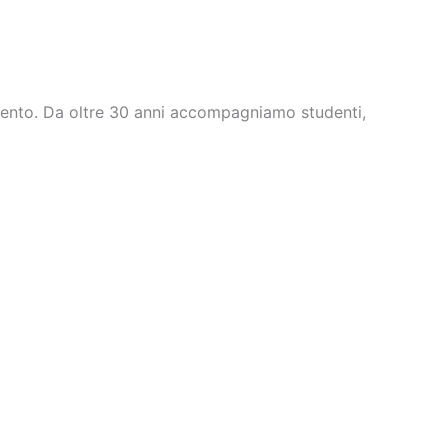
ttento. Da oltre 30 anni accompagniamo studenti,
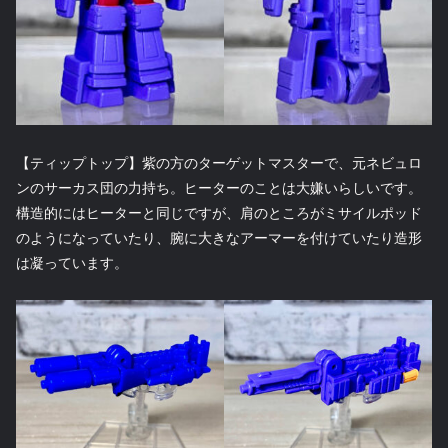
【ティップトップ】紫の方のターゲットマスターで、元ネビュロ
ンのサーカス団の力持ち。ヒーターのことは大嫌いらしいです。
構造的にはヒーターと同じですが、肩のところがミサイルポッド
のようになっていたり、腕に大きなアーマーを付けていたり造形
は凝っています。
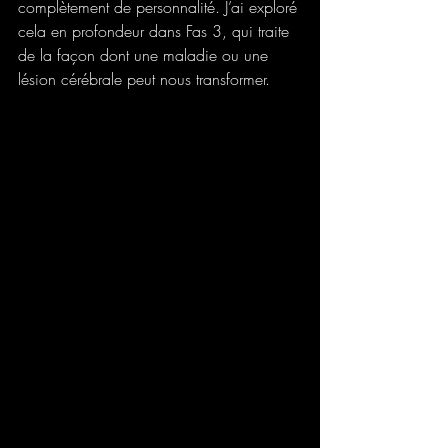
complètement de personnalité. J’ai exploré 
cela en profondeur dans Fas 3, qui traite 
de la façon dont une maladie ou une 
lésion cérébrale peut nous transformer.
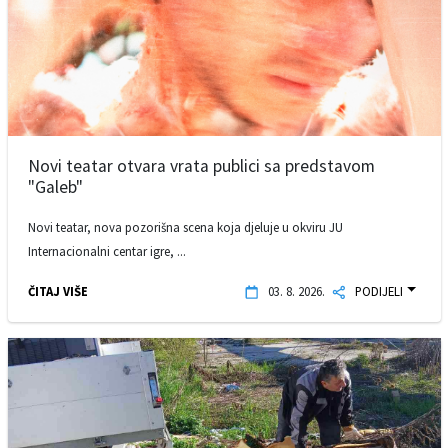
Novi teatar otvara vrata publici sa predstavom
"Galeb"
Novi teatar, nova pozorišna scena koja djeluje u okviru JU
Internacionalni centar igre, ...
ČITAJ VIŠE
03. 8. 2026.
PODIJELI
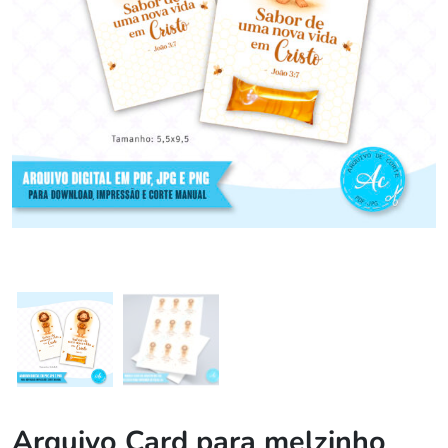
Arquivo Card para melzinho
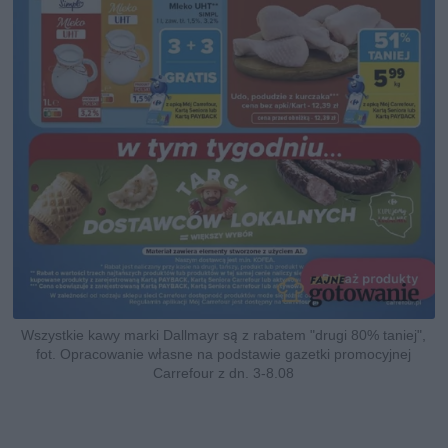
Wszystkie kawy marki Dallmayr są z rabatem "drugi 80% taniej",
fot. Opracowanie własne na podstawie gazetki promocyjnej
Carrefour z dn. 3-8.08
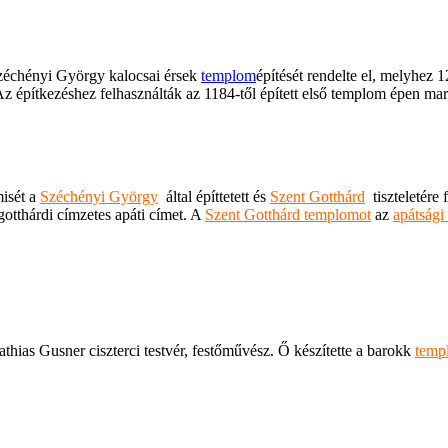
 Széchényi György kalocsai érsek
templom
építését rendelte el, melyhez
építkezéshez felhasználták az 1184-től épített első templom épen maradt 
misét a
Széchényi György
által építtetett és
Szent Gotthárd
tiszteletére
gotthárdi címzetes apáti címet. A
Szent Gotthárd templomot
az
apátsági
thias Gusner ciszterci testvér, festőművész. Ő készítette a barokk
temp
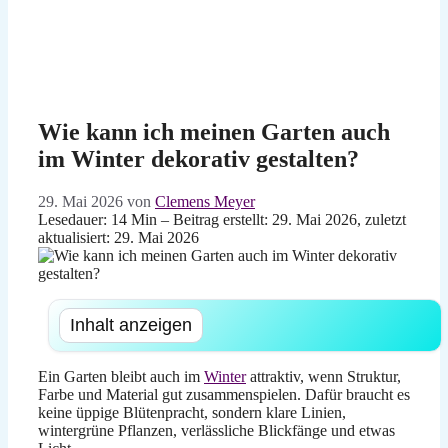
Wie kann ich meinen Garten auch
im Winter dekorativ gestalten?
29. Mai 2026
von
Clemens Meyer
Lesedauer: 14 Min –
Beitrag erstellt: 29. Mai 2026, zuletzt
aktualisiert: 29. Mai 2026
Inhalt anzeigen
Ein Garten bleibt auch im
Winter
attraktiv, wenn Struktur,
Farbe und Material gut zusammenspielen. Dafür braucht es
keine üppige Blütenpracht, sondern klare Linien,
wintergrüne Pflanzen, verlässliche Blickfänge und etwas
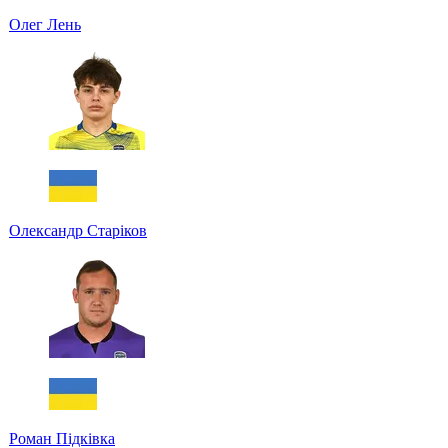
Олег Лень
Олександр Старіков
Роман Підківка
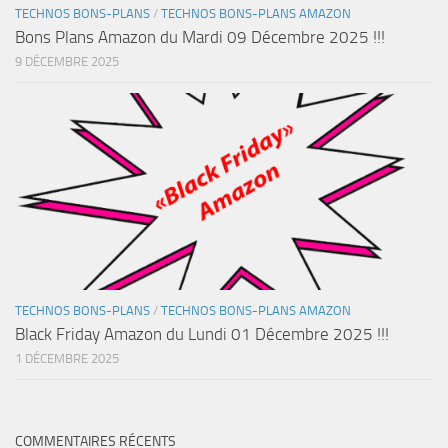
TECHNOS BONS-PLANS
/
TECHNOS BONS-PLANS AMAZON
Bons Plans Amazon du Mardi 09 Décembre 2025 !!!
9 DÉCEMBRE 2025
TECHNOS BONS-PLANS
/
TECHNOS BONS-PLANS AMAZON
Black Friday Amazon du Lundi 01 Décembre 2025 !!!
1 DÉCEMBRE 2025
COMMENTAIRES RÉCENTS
• • •
- _Exercise prompt_
The records above are to be restated word for word, excluding all pictures.

- _Completed task_
ttento. Da oltre 30 anni accompagniamo studenti,
【ティップトップ】紫の方のターゲットマスターで、元ネビュロ
ンのサーカス団の力持ち。ヒーターのことは大嫌いらしいです。
構造的にはヒーターと同じですが、肩のところがミサイルポッド
のようになっていたり、腕に大きなアーマーを付けていたり造形
は凝っています。
complètement de personnalité. J’ai exploré 
cela en profondeur dans Fas 3, qui traite 
de la façon dont une maladie ou une 
lésion cérébrale peut nous transformer.
Novi teatar otvara vrata publici sa predstavom
"Galeb"
Novi teatar, nova pozorišna scena koja djeluje u okviru JU
Internacionalni centar igre, ...
ČITAJ VIŠE
03. 8. 2026.
PODIJELI
Arquivo Card para melzinho
Wszystkie kawy marki Dallmayr są z rabatem "drugi 80% taniej",
fot. Opracowanie własne na podstawie gazetki promocyjnej
Carrefour z dn. 3-8.08
 Széchényi György kalocsai érsek
templom
építését rendelte el, melyhez
építkezéshez felhasználták az 1184-től épített első templom épen maradt 
misét a
Széchényi György
által építtetett és
Szent Gotthárd
tiszteletére
gotthárdi címzetes apáti címet. A
Szent Gotthárd templomot
az
apátsági
thias Gusner ciszterci testvér, festőművész. Ő készítette a barokk
temp
Wie kann ich meinen Garten auch
im Winter dekorativ gestalten?
29. Mai 2026
von
Clemens Meyer
Lesedauer: 14 Min –
Beitrag erstellt: 29. Mai 2026, zuletzt
aktualisiert: 29. Mai 2026
Inhalt anzeigen
Ein Garten bleibt auch im
Winter
attraktiv, wenn Struktur,
Farbe und Material gut zusammenspielen. Dafür braucht es
keine üppige Blütenpracht, sondern klare Linien,
wintergrüne Pflanzen, verlässliche Blickfänge und etwas
Олег Лень
Олександр Старіков
Роман Підківка
TECHNOS BONS-PLANS
/
TECHNOS BONS-PLANS AMAZON
Bons Plans Amazon du Mardi 09 Décembre 2025 !!!
9 DÉCEMBRE 2025
TECHNOS BONS-PLANS
/
TECHNOS BONS-PLANS AMAZON
Black Friday Amazon du Lundi 01 Décembre 2025 !!!
1 DÉCEMBRE 2025
COMMENTAIRES RÉCENTS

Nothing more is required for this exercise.